## [Exercise]
In the data that follows, how many lines include the string "Hesaplama"? Answer with the number alone.

[Saved data entries]
..........

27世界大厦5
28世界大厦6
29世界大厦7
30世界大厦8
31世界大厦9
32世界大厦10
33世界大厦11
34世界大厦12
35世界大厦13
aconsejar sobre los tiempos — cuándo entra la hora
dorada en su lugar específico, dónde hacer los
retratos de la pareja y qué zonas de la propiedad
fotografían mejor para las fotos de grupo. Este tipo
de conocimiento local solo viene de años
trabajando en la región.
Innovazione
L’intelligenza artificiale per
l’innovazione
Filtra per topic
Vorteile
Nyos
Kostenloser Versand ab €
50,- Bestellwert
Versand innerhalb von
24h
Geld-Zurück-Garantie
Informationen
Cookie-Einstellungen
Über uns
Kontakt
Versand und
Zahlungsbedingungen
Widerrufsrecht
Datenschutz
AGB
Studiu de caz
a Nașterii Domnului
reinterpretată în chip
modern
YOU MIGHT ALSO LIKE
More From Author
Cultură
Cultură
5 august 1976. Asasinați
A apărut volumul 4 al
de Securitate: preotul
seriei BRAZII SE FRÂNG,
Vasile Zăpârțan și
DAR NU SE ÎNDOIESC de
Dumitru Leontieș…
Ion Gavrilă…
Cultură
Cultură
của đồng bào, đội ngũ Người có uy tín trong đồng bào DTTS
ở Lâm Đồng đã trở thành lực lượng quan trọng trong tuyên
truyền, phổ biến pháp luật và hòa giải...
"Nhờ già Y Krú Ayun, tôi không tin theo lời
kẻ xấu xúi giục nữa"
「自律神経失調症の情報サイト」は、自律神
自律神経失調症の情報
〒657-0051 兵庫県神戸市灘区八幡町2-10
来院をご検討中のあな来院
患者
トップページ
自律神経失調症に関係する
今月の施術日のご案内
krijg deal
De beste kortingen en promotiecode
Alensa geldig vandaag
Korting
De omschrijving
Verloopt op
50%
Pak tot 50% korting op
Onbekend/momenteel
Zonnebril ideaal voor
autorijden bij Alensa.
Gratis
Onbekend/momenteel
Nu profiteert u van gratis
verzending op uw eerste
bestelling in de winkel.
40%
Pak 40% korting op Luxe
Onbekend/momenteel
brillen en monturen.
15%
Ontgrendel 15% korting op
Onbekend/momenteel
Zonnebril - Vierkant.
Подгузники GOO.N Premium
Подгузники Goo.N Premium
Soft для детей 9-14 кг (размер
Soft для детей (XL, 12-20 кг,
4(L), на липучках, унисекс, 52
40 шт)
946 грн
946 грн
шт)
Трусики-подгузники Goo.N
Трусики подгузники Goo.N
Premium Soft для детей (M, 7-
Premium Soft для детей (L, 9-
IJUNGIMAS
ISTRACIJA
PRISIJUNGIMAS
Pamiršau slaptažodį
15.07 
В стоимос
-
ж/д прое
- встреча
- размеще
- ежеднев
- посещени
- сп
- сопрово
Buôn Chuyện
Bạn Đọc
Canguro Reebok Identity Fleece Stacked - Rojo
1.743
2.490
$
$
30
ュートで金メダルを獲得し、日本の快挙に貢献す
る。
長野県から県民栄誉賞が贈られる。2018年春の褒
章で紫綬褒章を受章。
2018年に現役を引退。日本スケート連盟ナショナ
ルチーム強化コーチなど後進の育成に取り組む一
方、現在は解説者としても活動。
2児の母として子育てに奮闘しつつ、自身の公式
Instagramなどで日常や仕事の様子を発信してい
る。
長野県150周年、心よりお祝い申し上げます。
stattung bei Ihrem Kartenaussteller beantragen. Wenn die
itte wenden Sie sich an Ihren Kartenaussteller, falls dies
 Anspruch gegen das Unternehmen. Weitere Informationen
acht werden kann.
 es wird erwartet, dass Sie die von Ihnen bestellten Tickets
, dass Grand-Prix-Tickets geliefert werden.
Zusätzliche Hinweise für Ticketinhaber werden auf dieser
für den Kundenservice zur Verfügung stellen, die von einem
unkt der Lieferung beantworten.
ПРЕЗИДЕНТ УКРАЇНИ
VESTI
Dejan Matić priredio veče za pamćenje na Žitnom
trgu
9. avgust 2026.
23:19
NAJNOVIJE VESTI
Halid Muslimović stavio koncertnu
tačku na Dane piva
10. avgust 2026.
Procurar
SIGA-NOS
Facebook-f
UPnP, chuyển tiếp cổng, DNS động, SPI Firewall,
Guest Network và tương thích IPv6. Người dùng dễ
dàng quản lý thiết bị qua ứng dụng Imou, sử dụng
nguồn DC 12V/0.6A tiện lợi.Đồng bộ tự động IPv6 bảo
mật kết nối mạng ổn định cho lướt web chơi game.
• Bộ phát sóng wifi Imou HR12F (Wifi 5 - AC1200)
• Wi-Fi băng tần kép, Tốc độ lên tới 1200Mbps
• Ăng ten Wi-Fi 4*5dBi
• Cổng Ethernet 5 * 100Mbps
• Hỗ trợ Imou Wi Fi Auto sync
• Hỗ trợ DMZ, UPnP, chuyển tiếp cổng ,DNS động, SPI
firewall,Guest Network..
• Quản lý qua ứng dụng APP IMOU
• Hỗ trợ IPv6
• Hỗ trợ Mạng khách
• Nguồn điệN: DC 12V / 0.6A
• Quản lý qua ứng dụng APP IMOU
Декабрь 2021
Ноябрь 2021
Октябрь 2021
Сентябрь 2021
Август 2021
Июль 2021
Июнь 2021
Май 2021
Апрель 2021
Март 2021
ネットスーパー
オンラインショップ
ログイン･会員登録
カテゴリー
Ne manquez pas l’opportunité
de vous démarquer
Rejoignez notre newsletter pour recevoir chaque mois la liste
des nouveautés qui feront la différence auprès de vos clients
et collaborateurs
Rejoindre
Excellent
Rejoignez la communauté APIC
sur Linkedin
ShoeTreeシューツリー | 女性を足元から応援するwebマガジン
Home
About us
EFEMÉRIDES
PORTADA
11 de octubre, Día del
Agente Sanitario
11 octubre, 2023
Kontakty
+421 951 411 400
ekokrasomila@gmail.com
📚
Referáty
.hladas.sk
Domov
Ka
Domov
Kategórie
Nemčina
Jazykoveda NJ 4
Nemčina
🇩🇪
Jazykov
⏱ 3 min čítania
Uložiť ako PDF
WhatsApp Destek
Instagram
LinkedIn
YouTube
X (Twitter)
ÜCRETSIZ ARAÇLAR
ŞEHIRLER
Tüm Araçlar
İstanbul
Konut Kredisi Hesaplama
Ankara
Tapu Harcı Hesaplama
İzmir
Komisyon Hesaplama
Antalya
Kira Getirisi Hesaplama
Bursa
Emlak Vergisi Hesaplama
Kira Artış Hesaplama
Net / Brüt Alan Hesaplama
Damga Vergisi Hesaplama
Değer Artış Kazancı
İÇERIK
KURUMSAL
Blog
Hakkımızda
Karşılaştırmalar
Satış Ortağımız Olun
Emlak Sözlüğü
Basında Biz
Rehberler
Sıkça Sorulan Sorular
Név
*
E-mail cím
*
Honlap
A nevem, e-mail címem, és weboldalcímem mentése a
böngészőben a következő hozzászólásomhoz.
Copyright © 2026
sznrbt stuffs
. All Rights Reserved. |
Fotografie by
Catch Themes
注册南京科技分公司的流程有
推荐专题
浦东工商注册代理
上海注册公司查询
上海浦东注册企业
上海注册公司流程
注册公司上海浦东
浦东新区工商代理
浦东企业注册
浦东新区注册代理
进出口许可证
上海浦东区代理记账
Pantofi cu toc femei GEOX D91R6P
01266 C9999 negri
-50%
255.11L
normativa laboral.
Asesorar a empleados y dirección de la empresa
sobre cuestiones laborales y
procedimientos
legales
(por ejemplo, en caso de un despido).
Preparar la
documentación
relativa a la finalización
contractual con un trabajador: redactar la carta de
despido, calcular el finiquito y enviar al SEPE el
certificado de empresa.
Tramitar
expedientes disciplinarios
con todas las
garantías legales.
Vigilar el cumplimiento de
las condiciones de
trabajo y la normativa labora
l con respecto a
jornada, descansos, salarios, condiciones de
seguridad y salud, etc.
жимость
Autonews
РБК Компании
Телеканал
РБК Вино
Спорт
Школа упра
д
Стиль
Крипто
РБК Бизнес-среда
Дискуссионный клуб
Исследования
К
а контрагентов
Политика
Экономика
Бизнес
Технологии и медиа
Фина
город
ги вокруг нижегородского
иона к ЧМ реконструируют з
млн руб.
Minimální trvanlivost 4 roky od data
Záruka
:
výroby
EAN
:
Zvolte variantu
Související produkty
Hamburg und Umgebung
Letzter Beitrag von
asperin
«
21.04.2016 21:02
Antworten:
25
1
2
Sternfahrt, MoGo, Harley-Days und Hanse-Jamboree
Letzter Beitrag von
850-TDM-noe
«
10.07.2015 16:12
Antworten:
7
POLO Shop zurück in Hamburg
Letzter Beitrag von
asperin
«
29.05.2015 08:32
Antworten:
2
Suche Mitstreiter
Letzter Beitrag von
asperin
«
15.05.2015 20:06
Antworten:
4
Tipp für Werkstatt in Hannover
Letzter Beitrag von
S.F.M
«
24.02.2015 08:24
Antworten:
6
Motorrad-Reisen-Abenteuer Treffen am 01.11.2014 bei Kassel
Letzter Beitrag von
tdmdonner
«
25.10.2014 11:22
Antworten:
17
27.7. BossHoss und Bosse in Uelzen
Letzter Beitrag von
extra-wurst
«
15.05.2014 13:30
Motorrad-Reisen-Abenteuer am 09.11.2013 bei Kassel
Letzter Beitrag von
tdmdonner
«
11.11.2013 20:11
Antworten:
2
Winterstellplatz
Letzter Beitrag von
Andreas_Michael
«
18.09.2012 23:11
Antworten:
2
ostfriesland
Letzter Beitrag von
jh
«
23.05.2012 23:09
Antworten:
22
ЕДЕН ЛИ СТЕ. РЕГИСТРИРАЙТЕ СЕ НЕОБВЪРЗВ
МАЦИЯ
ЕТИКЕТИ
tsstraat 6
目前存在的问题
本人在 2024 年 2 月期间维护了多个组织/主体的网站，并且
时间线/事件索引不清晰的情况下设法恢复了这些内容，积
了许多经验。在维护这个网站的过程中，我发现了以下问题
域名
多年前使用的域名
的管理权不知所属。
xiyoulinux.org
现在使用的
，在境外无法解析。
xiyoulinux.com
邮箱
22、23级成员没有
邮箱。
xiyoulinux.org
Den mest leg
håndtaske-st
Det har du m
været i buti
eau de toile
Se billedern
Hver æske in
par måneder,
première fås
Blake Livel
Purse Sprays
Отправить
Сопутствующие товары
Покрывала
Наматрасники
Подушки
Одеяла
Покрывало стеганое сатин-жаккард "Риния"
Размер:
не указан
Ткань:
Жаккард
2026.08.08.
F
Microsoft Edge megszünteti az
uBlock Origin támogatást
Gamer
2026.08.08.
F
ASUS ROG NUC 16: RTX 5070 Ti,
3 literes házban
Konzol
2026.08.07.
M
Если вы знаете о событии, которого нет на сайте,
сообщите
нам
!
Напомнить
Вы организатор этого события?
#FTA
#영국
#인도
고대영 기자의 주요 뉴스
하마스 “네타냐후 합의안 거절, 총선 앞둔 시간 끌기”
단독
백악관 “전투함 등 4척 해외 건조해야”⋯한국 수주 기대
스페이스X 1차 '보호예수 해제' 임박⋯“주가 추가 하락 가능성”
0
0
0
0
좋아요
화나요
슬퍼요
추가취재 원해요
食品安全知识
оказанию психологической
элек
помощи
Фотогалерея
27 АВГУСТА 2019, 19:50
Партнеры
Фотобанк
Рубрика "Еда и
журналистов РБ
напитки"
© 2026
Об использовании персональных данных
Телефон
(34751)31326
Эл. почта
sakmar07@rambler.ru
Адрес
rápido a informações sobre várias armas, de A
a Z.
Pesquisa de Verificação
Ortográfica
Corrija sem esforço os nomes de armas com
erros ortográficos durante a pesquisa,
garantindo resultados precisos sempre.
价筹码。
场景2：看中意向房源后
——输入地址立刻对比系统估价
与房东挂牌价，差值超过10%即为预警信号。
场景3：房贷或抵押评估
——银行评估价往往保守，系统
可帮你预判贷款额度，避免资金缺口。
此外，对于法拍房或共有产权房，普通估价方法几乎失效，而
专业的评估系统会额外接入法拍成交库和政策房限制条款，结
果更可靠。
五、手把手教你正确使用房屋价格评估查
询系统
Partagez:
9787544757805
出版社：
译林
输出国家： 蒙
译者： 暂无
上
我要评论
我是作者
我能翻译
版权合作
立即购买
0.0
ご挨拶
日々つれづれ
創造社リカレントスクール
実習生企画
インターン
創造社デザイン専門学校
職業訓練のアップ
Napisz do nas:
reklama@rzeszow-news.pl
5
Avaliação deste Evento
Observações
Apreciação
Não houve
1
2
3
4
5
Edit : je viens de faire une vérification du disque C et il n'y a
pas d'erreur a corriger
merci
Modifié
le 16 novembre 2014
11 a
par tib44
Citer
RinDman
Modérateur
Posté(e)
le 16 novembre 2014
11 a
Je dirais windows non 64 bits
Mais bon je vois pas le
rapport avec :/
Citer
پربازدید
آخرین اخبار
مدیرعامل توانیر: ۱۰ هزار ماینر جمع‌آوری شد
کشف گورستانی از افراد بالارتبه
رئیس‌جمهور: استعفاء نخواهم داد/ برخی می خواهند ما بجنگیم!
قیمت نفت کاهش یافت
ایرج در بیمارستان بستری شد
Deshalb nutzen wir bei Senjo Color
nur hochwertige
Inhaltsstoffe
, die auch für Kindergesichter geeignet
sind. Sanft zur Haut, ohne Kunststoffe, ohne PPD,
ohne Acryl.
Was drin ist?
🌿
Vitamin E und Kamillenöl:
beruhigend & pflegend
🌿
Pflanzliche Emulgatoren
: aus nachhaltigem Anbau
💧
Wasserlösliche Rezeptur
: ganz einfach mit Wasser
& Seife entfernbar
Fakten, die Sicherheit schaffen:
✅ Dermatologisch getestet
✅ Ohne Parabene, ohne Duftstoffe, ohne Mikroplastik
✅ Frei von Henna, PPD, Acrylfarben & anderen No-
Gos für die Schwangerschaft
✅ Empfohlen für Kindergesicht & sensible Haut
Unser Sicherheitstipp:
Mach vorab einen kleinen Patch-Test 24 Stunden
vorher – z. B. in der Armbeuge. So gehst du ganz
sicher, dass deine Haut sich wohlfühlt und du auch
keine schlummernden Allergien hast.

..........

## [Your response]
8